-------- TASK INPUTS --------

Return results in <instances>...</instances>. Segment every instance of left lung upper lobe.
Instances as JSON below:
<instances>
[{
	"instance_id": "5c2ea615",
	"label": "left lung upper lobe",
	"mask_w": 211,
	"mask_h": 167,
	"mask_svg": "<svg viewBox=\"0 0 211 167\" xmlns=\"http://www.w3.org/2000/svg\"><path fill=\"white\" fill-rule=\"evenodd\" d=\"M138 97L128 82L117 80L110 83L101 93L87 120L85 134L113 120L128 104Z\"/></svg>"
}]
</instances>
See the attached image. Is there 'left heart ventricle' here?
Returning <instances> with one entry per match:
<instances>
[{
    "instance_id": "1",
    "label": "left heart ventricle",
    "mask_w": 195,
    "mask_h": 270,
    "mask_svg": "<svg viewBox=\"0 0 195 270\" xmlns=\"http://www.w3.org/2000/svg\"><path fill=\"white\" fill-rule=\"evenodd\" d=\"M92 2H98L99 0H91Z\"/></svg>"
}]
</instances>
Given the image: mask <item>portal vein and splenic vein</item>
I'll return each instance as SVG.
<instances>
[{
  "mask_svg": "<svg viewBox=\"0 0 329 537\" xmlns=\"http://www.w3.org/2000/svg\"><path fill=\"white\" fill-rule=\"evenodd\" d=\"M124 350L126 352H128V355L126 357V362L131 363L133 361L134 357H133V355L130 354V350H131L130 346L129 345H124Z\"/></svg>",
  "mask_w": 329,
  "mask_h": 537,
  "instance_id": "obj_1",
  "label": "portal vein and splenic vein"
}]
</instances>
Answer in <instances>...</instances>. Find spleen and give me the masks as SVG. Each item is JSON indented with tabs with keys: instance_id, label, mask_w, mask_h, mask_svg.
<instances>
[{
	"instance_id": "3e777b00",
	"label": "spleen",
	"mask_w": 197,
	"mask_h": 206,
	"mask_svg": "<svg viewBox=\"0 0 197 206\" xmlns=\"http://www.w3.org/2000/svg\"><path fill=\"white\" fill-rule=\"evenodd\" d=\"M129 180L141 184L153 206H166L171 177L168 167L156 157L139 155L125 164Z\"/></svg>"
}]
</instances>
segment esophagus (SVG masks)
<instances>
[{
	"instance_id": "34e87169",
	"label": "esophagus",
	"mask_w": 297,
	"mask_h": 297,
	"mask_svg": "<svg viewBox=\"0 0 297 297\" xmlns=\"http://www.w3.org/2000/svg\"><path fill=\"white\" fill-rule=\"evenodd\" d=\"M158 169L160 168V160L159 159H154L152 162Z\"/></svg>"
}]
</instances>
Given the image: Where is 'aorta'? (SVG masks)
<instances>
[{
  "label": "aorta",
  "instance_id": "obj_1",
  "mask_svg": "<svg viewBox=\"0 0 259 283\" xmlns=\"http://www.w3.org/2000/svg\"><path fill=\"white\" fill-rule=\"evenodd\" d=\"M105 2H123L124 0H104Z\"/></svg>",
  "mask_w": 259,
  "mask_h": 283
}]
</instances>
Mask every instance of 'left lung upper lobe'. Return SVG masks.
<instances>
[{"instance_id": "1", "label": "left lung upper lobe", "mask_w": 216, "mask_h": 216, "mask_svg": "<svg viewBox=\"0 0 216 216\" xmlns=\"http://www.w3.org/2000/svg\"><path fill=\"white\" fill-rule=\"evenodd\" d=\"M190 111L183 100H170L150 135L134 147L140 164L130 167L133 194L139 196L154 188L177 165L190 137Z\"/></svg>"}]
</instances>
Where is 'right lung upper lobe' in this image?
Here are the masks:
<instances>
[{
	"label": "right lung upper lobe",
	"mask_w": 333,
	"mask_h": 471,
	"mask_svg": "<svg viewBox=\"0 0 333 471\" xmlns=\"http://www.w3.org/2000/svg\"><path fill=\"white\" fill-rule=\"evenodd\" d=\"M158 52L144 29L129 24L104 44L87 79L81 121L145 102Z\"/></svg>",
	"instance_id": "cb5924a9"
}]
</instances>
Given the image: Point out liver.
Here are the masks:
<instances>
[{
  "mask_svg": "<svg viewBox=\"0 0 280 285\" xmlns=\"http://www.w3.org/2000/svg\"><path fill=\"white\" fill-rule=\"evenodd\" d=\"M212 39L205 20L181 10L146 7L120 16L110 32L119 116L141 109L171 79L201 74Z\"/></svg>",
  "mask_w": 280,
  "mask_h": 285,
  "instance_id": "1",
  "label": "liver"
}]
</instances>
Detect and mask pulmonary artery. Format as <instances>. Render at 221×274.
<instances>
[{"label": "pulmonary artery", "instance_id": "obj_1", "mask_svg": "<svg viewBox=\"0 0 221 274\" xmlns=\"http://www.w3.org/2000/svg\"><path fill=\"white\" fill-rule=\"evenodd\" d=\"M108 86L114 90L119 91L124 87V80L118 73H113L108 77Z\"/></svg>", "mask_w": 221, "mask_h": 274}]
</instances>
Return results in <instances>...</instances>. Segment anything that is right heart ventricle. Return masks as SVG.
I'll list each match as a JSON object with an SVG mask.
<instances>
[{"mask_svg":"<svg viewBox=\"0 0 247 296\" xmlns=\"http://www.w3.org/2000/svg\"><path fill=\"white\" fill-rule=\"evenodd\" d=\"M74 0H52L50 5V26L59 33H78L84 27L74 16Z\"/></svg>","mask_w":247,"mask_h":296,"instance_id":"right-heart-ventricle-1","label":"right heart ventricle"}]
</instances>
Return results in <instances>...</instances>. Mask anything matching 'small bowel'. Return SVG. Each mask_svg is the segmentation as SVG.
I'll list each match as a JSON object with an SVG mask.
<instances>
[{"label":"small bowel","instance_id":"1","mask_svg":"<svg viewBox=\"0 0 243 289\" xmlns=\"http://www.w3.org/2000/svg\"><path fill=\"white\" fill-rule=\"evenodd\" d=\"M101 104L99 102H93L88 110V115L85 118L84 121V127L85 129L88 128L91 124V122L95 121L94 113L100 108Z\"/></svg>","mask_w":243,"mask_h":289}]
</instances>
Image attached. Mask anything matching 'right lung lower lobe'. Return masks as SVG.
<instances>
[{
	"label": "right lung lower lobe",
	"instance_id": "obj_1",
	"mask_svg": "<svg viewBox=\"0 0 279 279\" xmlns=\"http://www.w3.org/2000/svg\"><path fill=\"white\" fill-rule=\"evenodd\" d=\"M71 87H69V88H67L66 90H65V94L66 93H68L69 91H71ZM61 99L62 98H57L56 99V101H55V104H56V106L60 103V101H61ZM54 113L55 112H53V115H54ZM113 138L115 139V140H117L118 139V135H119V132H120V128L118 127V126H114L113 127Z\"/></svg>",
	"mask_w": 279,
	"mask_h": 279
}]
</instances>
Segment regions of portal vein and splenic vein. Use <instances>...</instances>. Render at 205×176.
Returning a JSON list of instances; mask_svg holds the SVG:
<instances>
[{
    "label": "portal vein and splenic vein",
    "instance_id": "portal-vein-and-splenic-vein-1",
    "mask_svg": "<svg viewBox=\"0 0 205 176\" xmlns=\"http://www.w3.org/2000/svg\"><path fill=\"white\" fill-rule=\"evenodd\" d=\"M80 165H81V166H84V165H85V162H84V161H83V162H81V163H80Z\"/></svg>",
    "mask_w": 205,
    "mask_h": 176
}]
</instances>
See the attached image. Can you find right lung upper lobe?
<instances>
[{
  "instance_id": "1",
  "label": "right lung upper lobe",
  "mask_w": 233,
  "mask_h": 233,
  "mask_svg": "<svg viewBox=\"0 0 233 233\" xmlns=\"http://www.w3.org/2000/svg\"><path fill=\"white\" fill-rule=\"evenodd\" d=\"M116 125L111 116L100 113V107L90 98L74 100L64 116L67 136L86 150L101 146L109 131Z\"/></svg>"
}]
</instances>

--------

> ABOUT THIS TASK
Every line of the listing is to be returned exactly as given.

> ANSWER
Return results in <instances>...</instances>. Segment every instance of left lung upper lobe.
Instances as JSON below:
<instances>
[{
	"instance_id": "5c2ea615",
	"label": "left lung upper lobe",
	"mask_w": 211,
	"mask_h": 167,
	"mask_svg": "<svg viewBox=\"0 0 211 167\" xmlns=\"http://www.w3.org/2000/svg\"><path fill=\"white\" fill-rule=\"evenodd\" d=\"M138 97L128 82L117 80L110 83L101 93L87 120L85 134L113 120L128 104Z\"/></svg>"
}]
</instances>
See the attached image. Is there 'left heart ventricle' here?
Returning <instances> with one entry per match:
<instances>
[{
    "instance_id": "1",
    "label": "left heart ventricle",
    "mask_w": 195,
    "mask_h": 270,
    "mask_svg": "<svg viewBox=\"0 0 195 270\" xmlns=\"http://www.w3.org/2000/svg\"><path fill=\"white\" fill-rule=\"evenodd\" d=\"M92 2H98L99 0H91Z\"/></svg>"
}]
</instances>
Given the image: mask <item>portal vein and splenic vein</item>
I'll return each instance as SVG.
<instances>
[{
  "mask_svg": "<svg viewBox=\"0 0 329 537\" xmlns=\"http://www.w3.org/2000/svg\"><path fill=\"white\" fill-rule=\"evenodd\" d=\"M124 350L126 352H128V355L126 357V362L131 363L133 361L134 357H133V355L130 354V350H131L130 346L129 345H124Z\"/></svg>",
  "mask_w": 329,
  "mask_h": 537,
  "instance_id": "obj_1",
  "label": "portal vein and splenic vein"
}]
</instances>
Answer in <instances>...</instances>. Find spleen and give me the masks as SVG. Each item is JSON indented with tabs with keys: instance_id, label, mask_w, mask_h, mask_svg.
<instances>
[{
	"instance_id": "3e777b00",
	"label": "spleen",
	"mask_w": 197,
	"mask_h": 206,
	"mask_svg": "<svg viewBox=\"0 0 197 206\" xmlns=\"http://www.w3.org/2000/svg\"><path fill=\"white\" fill-rule=\"evenodd\" d=\"M129 180L141 184L153 206H166L171 177L168 167L156 157L139 155L125 164Z\"/></svg>"
}]
</instances>
segment esophagus (SVG masks)
<instances>
[{
	"instance_id": "34e87169",
	"label": "esophagus",
	"mask_w": 297,
	"mask_h": 297,
	"mask_svg": "<svg viewBox=\"0 0 297 297\" xmlns=\"http://www.w3.org/2000/svg\"><path fill=\"white\" fill-rule=\"evenodd\" d=\"M158 169L160 168V160L159 159H154L152 162Z\"/></svg>"
}]
</instances>
Given the image: Where is 'aorta'? (SVG masks)
<instances>
[{
  "label": "aorta",
  "instance_id": "obj_1",
  "mask_svg": "<svg viewBox=\"0 0 259 283\" xmlns=\"http://www.w3.org/2000/svg\"><path fill=\"white\" fill-rule=\"evenodd\" d=\"M105 2H123L124 0H104Z\"/></svg>",
  "mask_w": 259,
  "mask_h": 283
}]
</instances>
Mask every instance of 'left lung upper lobe'. Return SVG masks.
<instances>
[{"instance_id": "1", "label": "left lung upper lobe", "mask_w": 216, "mask_h": 216, "mask_svg": "<svg viewBox=\"0 0 216 216\" xmlns=\"http://www.w3.org/2000/svg\"><path fill=\"white\" fill-rule=\"evenodd\" d=\"M190 111L183 100H170L150 135L134 147L140 164L130 167L133 194L139 196L154 188L177 165L190 137Z\"/></svg>"}]
</instances>
Where is 'right lung upper lobe' in this image?
Here are the masks:
<instances>
[{
	"label": "right lung upper lobe",
	"mask_w": 333,
	"mask_h": 471,
	"mask_svg": "<svg viewBox=\"0 0 333 471\" xmlns=\"http://www.w3.org/2000/svg\"><path fill=\"white\" fill-rule=\"evenodd\" d=\"M158 52L144 29L129 24L104 44L87 79L81 121L145 102Z\"/></svg>",
	"instance_id": "cb5924a9"
}]
</instances>
Given the image: Point out liver.
Here are the masks:
<instances>
[{
  "mask_svg": "<svg viewBox=\"0 0 280 285\" xmlns=\"http://www.w3.org/2000/svg\"><path fill=\"white\" fill-rule=\"evenodd\" d=\"M212 39L205 20L181 10L146 7L120 16L110 32L119 116L141 109L171 79L201 74Z\"/></svg>",
  "mask_w": 280,
  "mask_h": 285,
  "instance_id": "1",
  "label": "liver"
}]
</instances>
Detect and mask pulmonary artery. Format as <instances>. Render at 221×274.
<instances>
[{"label": "pulmonary artery", "instance_id": "obj_1", "mask_svg": "<svg viewBox=\"0 0 221 274\" xmlns=\"http://www.w3.org/2000/svg\"><path fill=\"white\" fill-rule=\"evenodd\" d=\"M108 86L114 90L119 91L124 87V80L118 73H113L108 77Z\"/></svg>", "mask_w": 221, "mask_h": 274}]
</instances>
Return results in <instances>...</instances>. Segment anything that is right heart ventricle. Return masks as SVG.
I'll list each match as a JSON object with an SVG mask.
<instances>
[{"mask_svg":"<svg viewBox=\"0 0 247 296\" xmlns=\"http://www.w3.org/2000/svg\"><path fill=\"white\" fill-rule=\"evenodd\" d=\"M74 0H52L50 5V26L59 33H78L84 27L74 16Z\"/></svg>","mask_w":247,"mask_h":296,"instance_id":"right-heart-ventricle-1","label":"right heart ventricle"}]
</instances>
Return results in <instances>...</instances>. Mask anything matching 'small bowel'. Return SVG. Each mask_svg is the segmentation as SVG.
I'll list each match as a JSON object with an SVG mask.
<instances>
[{"label":"small bowel","instance_id":"1","mask_svg":"<svg viewBox=\"0 0 243 289\" xmlns=\"http://www.w3.org/2000/svg\"><path fill=\"white\" fill-rule=\"evenodd\" d=\"M101 104L99 102H93L88 110V115L85 118L84 121V127L85 129L88 128L91 124V122L95 121L94 113L100 108Z\"/></svg>","mask_w":243,"mask_h":289}]
</instances>
Image attached. Mask anything matching 'right lung lower lobe'. Return masks as SVG.
<instances>
[{
	"label": "right lung lower lobe",
	"instance_id": "obj_1",
	"mask_svg": "<svg viewBox=\"0 0 279 279\" xmlns=\"http://www.w3.org/2000/svg\"><path fill=\"white\" fill-rule=\"evenodd\" d=\"M71 87H69V88H67L66 90H65V94L66 93H68L69 91H71ZM61 99L62 98H57L56 99V101H55V104H56V106L60 103V101H61ZM54 113L55 112H53V115H54ZM113 138L115 139V140H117L118 139V135H119V132H120V128L118 127V126H114L113 127Z\"/></svg>",
	"mask_w": 279,
	"mask_h": 279
}]
</instances>
Segment regions of portal vein and splenic vein. Use <instances>...</instances>. Render at 205×176.
Returning a JSON list of instances; mask_svg holds the SVG:
<instances>
[{
    "label": "portal vein and splenic vein",
    "instance_id": "portal-vein-and-splenic-vein-1",
    "mask_svg": "<svg viewBox=\"0 0 205 176\" xmlns=\"http://www.w3.org/2000/svg\"><path fill=\"white\" fill-rule=\"evenodd\" d=\"M80 165H81V166H84V165H85V162H84V161H83V162H81V163H80Z\"/></svg>",
    "mask_w": 205,
    "mask_h": 176
}]
</instances>
See the attached image. Can you find right lung upper lobe?
<instances>
[{
  "instance_id": "1",
  "label": "right lung upper lobe",
  "mask_w": 233,
  "mask_h": 233,
  "mask_svg": "<svg viewBox=\"0 0 233 233\" xmlns=\"http://www.w3.org/2000/svg\"><path fill=\"white\" fill-rule=\"evenodd\" d=\"M116 125L111 116L100 113V107L90 98L74 100L64 116L67 136L86 150L101 146L109 131Z\"/></svg>"
}]
</instances>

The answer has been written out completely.